--- EXTRACTED DATA ---

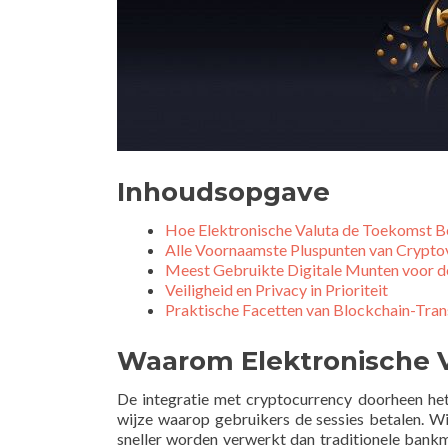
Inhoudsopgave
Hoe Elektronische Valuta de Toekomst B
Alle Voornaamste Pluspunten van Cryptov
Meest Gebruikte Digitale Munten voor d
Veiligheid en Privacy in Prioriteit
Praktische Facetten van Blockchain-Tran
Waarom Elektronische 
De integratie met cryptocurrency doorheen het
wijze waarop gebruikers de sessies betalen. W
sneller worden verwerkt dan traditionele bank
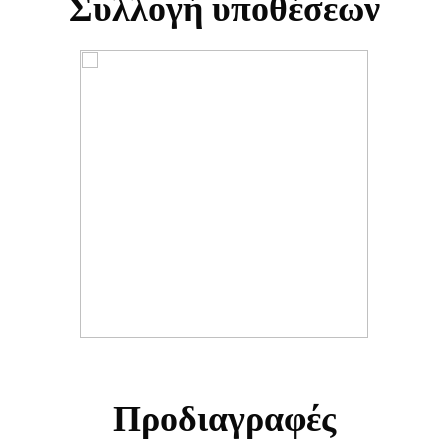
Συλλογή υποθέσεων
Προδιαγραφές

---
--- EXTRACTED DATA ---

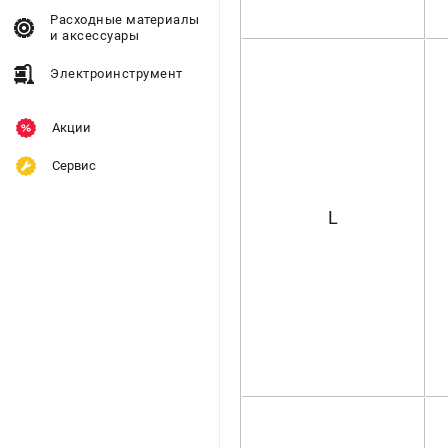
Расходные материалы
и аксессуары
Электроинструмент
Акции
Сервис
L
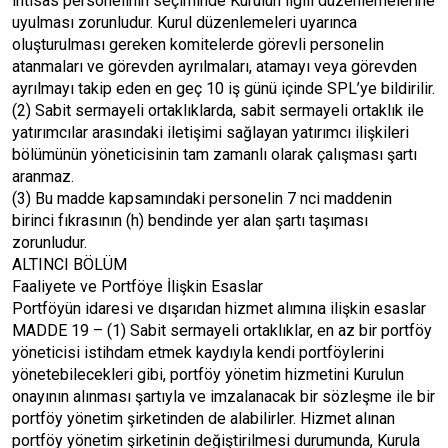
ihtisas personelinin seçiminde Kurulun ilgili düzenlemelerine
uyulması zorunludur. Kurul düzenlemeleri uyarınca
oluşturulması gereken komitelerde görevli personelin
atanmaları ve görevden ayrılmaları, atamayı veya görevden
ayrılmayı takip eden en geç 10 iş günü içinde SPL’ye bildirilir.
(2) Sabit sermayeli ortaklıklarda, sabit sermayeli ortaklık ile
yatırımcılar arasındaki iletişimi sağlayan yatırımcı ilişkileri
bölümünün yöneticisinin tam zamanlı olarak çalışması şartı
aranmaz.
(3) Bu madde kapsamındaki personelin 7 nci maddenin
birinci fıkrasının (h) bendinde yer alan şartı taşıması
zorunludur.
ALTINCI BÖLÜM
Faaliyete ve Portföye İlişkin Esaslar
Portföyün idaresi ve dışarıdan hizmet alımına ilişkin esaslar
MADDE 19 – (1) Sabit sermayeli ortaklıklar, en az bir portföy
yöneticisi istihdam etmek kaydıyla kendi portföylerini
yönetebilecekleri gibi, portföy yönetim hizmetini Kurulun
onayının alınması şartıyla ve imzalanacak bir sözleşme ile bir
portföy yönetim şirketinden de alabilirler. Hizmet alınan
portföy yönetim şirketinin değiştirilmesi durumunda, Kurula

---
--- EXTRACTED DATA ---

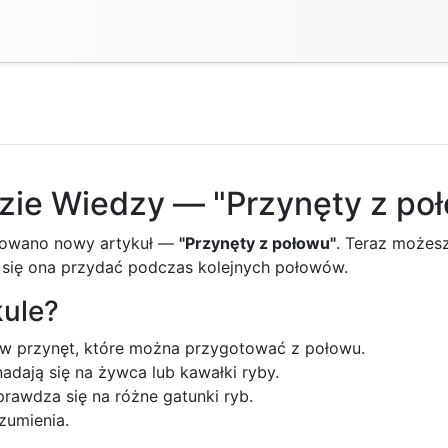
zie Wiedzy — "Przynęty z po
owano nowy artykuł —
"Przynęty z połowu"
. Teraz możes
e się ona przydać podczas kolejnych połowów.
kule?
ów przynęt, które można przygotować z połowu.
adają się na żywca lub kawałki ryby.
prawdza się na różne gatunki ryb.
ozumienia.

---

**TRY IT**: Lines, not occurrences, are what count: report how many lines of the records above include the word "yönetim", and nothing else.

**COMPLETED EXERCISE**: 3